A faithful look at race relations inside the Met?
Eighty-three pages. More than 18 months. £150,000 = "The Met is not institutionally racist."
That's one of the main findings from an independent review into race and faith in the Metropolitan Police.
Clearly there's more. Nine recommendations on how the Met can better recruit, keep and progress Black and Ethnic Minority officers.
Yet what's interesting is how long it's taken to reach its conclusions.
And why was the report, heralded as a major piece of work, released at 6pm on the fifth anniversary of the London bombings?
Race campaigner Lee Jasper has accused London's Mayor Boris Johnson of attempting to "bury bad news."
We also repeatedly asked for an interview with the report authors, namely the chair of the inquiry panel Cindy Butts, who is a member of the Metropolitan Police Authority.
None were forthcoming.
So what did they find?
The question they asked themselves was:
"Have we discovered a wholly dysfunctional, institutionally racist organisation, riddled with conscious and unconscious bias and prejudice?

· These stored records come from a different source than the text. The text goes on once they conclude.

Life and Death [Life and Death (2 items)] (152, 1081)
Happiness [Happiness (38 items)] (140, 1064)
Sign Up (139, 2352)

"No, unquestionably we have not."
However, the report continues:
"We have found a number of examples of poor processes and practice which give rise to perceived, and at times real, discrimination."
You may remember the history behind all this.
Mr Ghaffur threatened a potentially embarrassing employment tribunal.
It was settled out of court for a substantial amount of money. He retired after 34 years service. Mr Blair followed shortly afterwards.
This saga was one of the catalysts for the latest inquiry, which Boris Johnson commissioned in October 2008.
The three-strong independent panel heard "sad and disturbing" accounts from black and ethnic minority officers, some of whom had been "unfairly treated and marginalised."
They highlighted how statistics suggested white men were more likely to be promoted and stood less chance of being disciplined.
In a radical move, they suggested that people should be allowed to join the police at higher ranks than constable.
And they called for the Met to build better links with staff associations.
Well, no surprises there.
Two years ago the Met Black Police Association (Met BPA) issued a statement of no-confidence in how the Met treated its BME staff.
They imposed a boycott of recruitment of potential BME applicants, which was only lifted in January.
The Met BPA reaction to the review is this:
"It indicates the lack of understanding of racism and institutional racism and we believe that it is inappropriate to remove the term without the support of the Black and minority staff and communities in which the term refers."
The Met Police Authority has just told me the reason the report was published on the 7/7 anniversary was due to "diary commitments."
A statement reads:
"We challenge the assumption that it is 'bad news' In our view it is very good news and a positive step forward, indicated by the presence at the event of a number of influential partners, such as HMIC, IPCC, Doreen Lawrence, the Met BPA, other staff associations and Met officers. In fact bringing all those diverse people together seemed appropriate on a day when we commemorate the 52 Londoners that died in the 7/7 bombings."
Footnote: one of the panel members Bob Purkiss stood down from the inquiry in protest at a decision to bring in MPA officials to write the final draft. He apparently believed it threatened its impartiality.
So is it a good idea to allow high fliers to join the police without first being a bobby on the beat?
And was the timing of the publication of this report reasonable? What are your views?